Break Up And Make Up Nigeria


At some point in our lives as Nigerians we must come to terms with the fact that Nigeria was designed by the British to fail. God played no role in Nigeria’s creation, men did, white men. Nigeria before 1960 via colonialism was a mere private estate owned by the King/Queen of England, her sole purpose was to supply raw materials and Agricultural produce to British industries. The tribes that made up Nigeria co-existed for centuries; they traded with each other but never envisaged coming together under one roof as a country. The ancient Oyo Empire had trade relations with Hausa states; the Benin Empire had trade and cultural relationships with most tribes south of the Niger. Before the ‘white man’ called us Nigerians, many tribes already knew each other and understood their diversity.

As fate would have it, colonialism ended, and in a bid to maintain access to raw materials, the British institutionalized this Neo-colonial Nigerian state, a union of strange bedfellows. As at independence, Nigeria had a well educated competitive South merged with a conservative feudal North. The only unifying factor about Nigeria was the mutual suspicion amongst various ethnicities, to the delight of former colonial masters – that was the plan from the outset.
Nnamdi Kanu: Biafra agitator
Several countries created by Colonial powers with similar complexities as Nigeria’s have since broken up. India and Pakistan were once administered as one country, there’s North/South Korea, most recently South-Sudan parted ways with Sudan, all in a bid to actualize self determination and resource control.  Apart from mutual suspicion, the second unifying factor for Nigeria is Crude Oil, a commodity that has cursed both the land that produces it and the entire nation as a whole. It is pointless writing about how dependency on Crude Oil has stunted immense potentials of the Nigerian state, or how its pursuit has institutionalized corruption. We all know the story.

Today, a lot of things about Nigeria are fundamentally flawed; the exit of President Goodluck Jonathan and second coming of Muhammadu Buhari presented hope to many, a hope that sadly has started waning months into this new administration. Nigeria’s age-long challenges seem to be mutating into bigger problems, many can see it but the blind optimists can’t. Ethnic and religious tensions have not abated, Boko Haram is still a scourge on the land, there’s been a resurrection of Biafra agitations, and Nigeria’s economy is nose-diving at the speed of light.
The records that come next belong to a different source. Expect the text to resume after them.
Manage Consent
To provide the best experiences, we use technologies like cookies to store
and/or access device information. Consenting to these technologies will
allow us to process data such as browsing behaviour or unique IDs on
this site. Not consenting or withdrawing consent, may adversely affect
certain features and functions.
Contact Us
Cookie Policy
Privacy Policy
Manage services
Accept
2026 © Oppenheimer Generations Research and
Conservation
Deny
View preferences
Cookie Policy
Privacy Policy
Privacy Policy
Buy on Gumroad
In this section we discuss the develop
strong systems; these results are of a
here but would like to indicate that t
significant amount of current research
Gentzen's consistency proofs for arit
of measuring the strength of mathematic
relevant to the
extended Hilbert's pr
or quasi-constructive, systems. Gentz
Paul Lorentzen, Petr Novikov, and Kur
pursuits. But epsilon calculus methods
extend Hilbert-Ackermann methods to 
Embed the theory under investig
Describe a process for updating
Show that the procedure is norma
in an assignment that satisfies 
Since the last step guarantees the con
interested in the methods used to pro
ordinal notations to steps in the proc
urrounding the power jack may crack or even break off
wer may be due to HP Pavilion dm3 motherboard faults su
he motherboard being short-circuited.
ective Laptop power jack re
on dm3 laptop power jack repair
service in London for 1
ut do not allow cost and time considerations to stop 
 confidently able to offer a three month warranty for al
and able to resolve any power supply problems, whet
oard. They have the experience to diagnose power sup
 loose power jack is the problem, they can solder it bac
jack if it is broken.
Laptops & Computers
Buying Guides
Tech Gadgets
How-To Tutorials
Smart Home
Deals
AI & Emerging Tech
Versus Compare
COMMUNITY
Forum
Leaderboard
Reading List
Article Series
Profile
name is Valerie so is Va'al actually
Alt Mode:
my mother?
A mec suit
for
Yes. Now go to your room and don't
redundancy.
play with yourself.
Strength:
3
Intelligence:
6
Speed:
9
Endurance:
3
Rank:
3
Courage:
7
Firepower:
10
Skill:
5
It is time to push the reset button.

There is hardly any nation on earth that was created on a platter of Gold, peace and harmony; many great nations of today had very dark histories filled with sorrows, tears and blood. How did they overcome it? Through thorough soul-searching. There comes a time when a long-suffering country decides to tell itself the truth and ask her citizens, “Where are we headed?”

Nigeria needs to ask her people this same question. This present arrangement where we have a Northern region that seems aggressively hostile to modernity and an ambitious South jostling to outsmart the next ethnic group leads us to nowhere. Agitations for resource control and self determination can only be curtailed when the ‘national question’ is answered. Answers to our national question will not be obtained through conferences, we’ve had too much of those already; neither will a violent revolt lead us anywhere.
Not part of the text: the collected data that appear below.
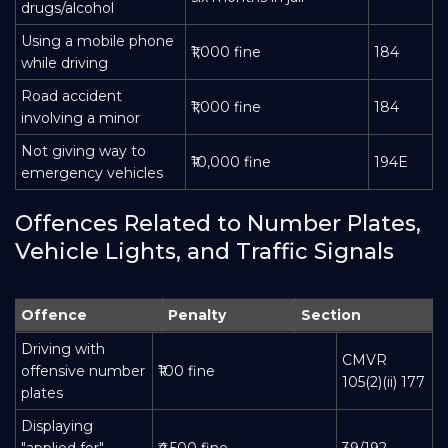
drugs/alcohol
Using a mobile phone
₹1,000 fine
184
while driving
Road accident
₹1,000 fine
184
involving a minor
Not giving way to
₹10,000 fine
194E
emergency vehicles
Offences Related to Number Plates,
Vehicle Lights, and Traffic Signals
Offence
Penalty
Section
Driving with
CMVR
offensive number
₹100 fine
105(2)(ii) 177
plates
Displaying
"applied for"
₹4,500 fine
39/192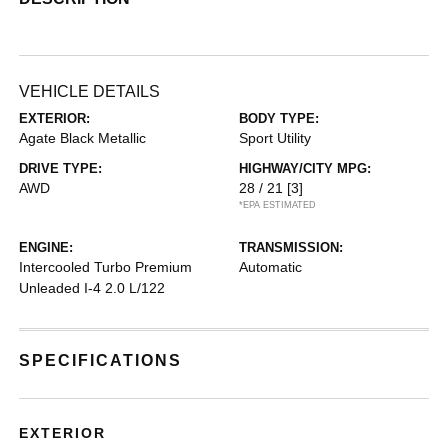
VEHICLE DETAILS
EXTERIOR:
BODY TYPE:
Agate Black Metallic
Sport Utility
DRIVE TYPE:
HIGHWAY/CITY MPG:
AWD
28 / 21
[3]
*EPA ESTIMATED
ENGINE:
TRANSMISSION:
Intercooled Turbo Premium
Automatic
Unleaded I-4 2.0 L/122
SPECIFICATIONS
EXTERIOR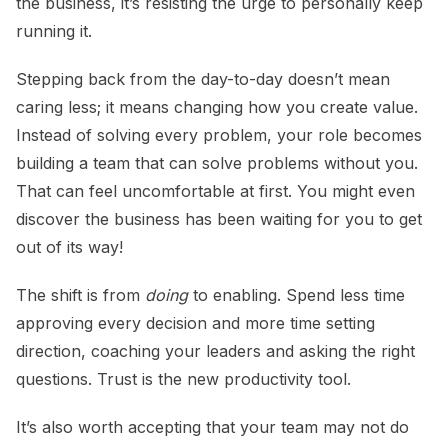
the business, it’s resisting the urge to personally keep
running it.
Stepping back from the day-to-day doesn’t mean
caring less; it means changing how you create value.
Instead of solving every problem, your role becomes
building a team that can solve problems without you.
That can feel uncomfortable at first. You might even
discover the business has been waiting for you to get
out of its way!
The shift is from
doing
to enabling. Spend less time
approving every decision and more time setting
direction, coaching your leaders and asking the right
questions. Trust is the new productivity tool.
It’s also worth accepting that your team may not do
We must renegotiate Nigeria; if Nigeria must remain together as one country, where will our loyalties lie? Is Northern Nigeria prepared to see itself as an economic and industrial unit that needs NOT rely on Political power at the center to remain relevant? Will Southern Nigeria agree to remain steadfast in the pursuit of human advancement without sacrificing its potentials on the altar of seeking political power at the center? Can Nigeria get rid of its powerful and enticing centre replacing it with a moderate managerial system where the centre only enjoys military might but outsources economic power to federating units?

If nothing works can we propose a mutual separation (not divorce) of Nigeria with a predetermined reunification date? Perhaps certain regions can be allowed to take a ten to twenty year break from the Nigerian federation with the option of reunification if it so desires. East and West Germany did it. Germany collapsed after the Second World War in 1945. The country was divided into four zones, where each superpower controlled a zone namely France, Great Britain, United States and the Soviet Union. By 1946, French, British, and American zones merged to become West Germany while the Soviets held on to East Germany. West Germany prospered in capitalism while East Germany struggled economically with communism. About forty five years later, the Berlin wall fell; East Germany agreed to adopt the capitalist ideology of West Germany, Germany reunified and is today a world power.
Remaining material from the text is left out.